MAIN OUTCOMES MEASURE(S): Data were collected prospectively from women classified as having a PUL. More than 30 clinical, ultrasonographic and biochemical end points were defined and recorded for analysis (these included risk factors for ectopic pregnancy [EP] and site-specific tenderness on TVS). Women were followed until the final diagnosis was established: failing PUL, intrauterine pregnancy (IUP), or EP. A multinomial logistic regression model (M5) was developed on 197 training cases and tested prospectively on a further 173 PUL cases. The performance of M5 was evaluated using receiver operating characteristic (ROC) curves and compared with logistic regression model M4 (hCG ratio [hCG 48 h/hCG 0 h], logarithm [log] of hCG average, and quadratic effect of the hCG ratio {[hCG ratio-1.17] x [hCG ratio-1.17]}), which was previously published.
RESULT(S): Data from 376 consecutive women with a PUL were included in the analysis: 201 in the training set (109 [55.3%] failing PUL, 76 [38.6%] IUP, and 12 [6.1%] EP; four with a persisting PUL were excluded from the analysis) and 175 in the test set (94 [54.3%] with a failing PUL, 64 [37.0%] with an IUP, and 15 [8.7%] with an ectopic pregnancy; two with a persisting PUL were excluded from analysis). The most useful independent prognostic variables for the logistic regression model, M5, were as follows: log of serum hCG average, amount of vaginal bleeding, hCG ratio, and quadratic effect of the hCG ratio. On the test set, this model gave an area under the ROC curve of 0.979 for failing PUL, 0.979 for IUP, and 0.912 for EP. This model outperformed M4, which gave areas under the ROC curve of 0.978, 0.974, and 0.900, respectively; however, this was not significant.

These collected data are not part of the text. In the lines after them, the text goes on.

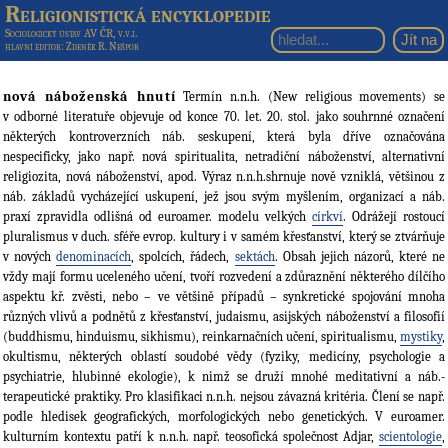
Religionistická encyklopedie
Sociologický ústav AV ČR, v.v.i.
hlavní editor
: Zdeněk R. Nešpor
nová náboženská hnutí
Termín n.n.h. (New religious movements) se
v odborné literatuře objevuje od konce 70. let. 20. stol. jako souhrnné označení
některých kontroverzních náb. seskupení, která byla dříve označována
nespecificky, jako např. nová spiritualita, netradiční náboženství, alternativní
religiozita, nová náboženství, apod. Výraz n.n.h.shrnuje nově vzniklá, většinou z
náb. základů vycházející uskupení, jež jsou svým myšlením, organizací a náb.
praxí zpravidla odlišná od euroamer. modelu velkých
církví
. Odrážejí rostoucí
pluralismus v duch. sféře evrop. kultury i v samém křesťanství, který se ztvárňuje
v nových
denominacích
, spolcích, řádech,
sektách
. Obsah jejich názorů, které ne
vždy mají formu uceleného učení, tvoří rozvedení a zdůraznění některého dílčího
aspektu kř. zvěsti, nebo – ve většině případů – synkretické spojování mnoha
různých vlivů a podnětů z křesťanství, judaismu, asijských náboženství a filosofií
(buddhismu, hinduismu, sikhismu), reinkarnačních učení, spiritualismu,
mystiky
,
okultismu, některých oblastí soudobé vědy (fyziky, medicíny, psychologie a
psychiatrie, hlubinné ekologie), k nimž se druží mnohé meditativní a náb.-
terapeutické praktiky. Pro klasifikaci n.n.h. nejsou závazná kritéria. Člení se např.
podle hledisek geografických, morfologických nebo genetických. V euroamer.
kulturním kontextu patří k n.n.h. např. teosofická společnost Adjar,
scientologie
,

CONCLUSION(S): Clinical information does not significantly improve the performance of logistic regression models in the prediction of PUL outcome. On the basis of our results, we believe that historical, examination, and ultrasonographic factors are not essential input variables in logistic regression model building in the PUL population. When approaching women with a PUL, biochemical data alone, and in particular the hCG ratio, can be used to predict PUL outcome with a high degree of certainty.
探讨纳入临床变量能否提高逻辑回归模型预测不明部位妊娠(PUL)结局的诊断性能。
前瞻性观察性研究。
伦敦大学圣乔治医院早期妊娠科。
所有PUL患者均纳入最终分析。经阴道超声检查(TVS)显示,妊娠试验阳性的女性既无宫内妊娠迹象,也无宫外妊娠迹象,亦无妊娠物残留。

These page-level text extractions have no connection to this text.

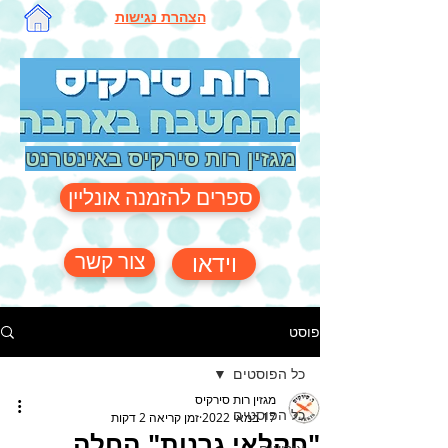
הצהרת נגישות
מגזין רות סירקיס באינטרנט
ספרים להזמנה אונליין
צור קשר
וידאו
פוסט
כל הפוסטים
מגזין רות סירקיס
כל הפוסטים
17 במאי 2022
זמן קריאה 2 דקות
"חקלאי גרנות" החלה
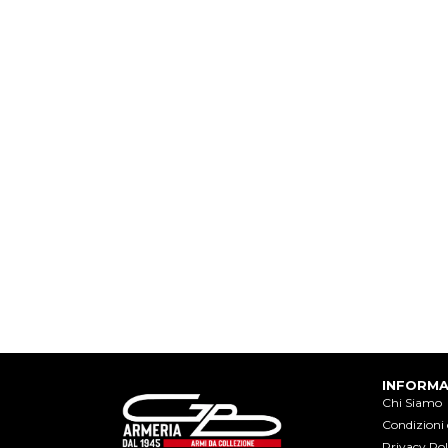
INFORMA
Chi Siamo
Condizioni 
Privacy Pol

非干预性研究;所有诊断为PUL的女性均进行观察管理。
前瞻性收集诊断为PUL的女性的数据。定义并记录30多个临床、超声和生化终点指标用于分析(包括异位妊娠(EP)的危险因素和TVS检查时的部位特异性压痛)。对女性进行随访,直至明确最终诊断:PUL失败、宫内妊娠(IUP)或EP。在197例训练病例上建立多项逻辑回归模型(M5),并对另外173例PUL病例进行前瞻性测试。使用受试者工作特征(ROC)曲线评估M5的性能,并与之前发表的逻辑回归模型M4(hCG比值[hCG 48小时/hCG 0小时]、hCG平均值的对数[log]以及hCG比值的二次效应{[hCG比值 - 1.17]×[hCG比值 - 1.17]})进行比较。
376例连续的PUL女性的数据纳入分析:训练集201例(109例[占55.3%]PUL失败,76例[占38.6%]IUP,12例[占6.1%]EP;4例持续性PUL被排除在分析之外),测试集175例(94例[占54.3%]PUL失败,64例[占37.0%]IUP,15例[占8.7%]异位妊娠;2例持续性PUL被排除在分析之外)。逻辑回归模型M5最有用的独立预后变量如下:血清hCG平均值的对数、阴道出血量、hCG比值以及hCG比值的二次效应。在测试集上,该模型对PUL失败的ROC曲线下面积为0.979,对IUP为0.979,对EP为(0.912)。该模型优于M4,M4的ROC曲线下面积分别为0.978、0.974和0.900;然而,差异无统计学意义。
临床信息并不能显著提高逻辑回归模型预测PUL结局的性能。基于我们的研究结果,我们认为在PUL人群中,病史、体格检查和超声因素并非逻辑回归模型构建中必不可少的输入变量。对于PUL女性,仅生化数据,尤其是hCG比值,可用于高度准确地预测PUL结局。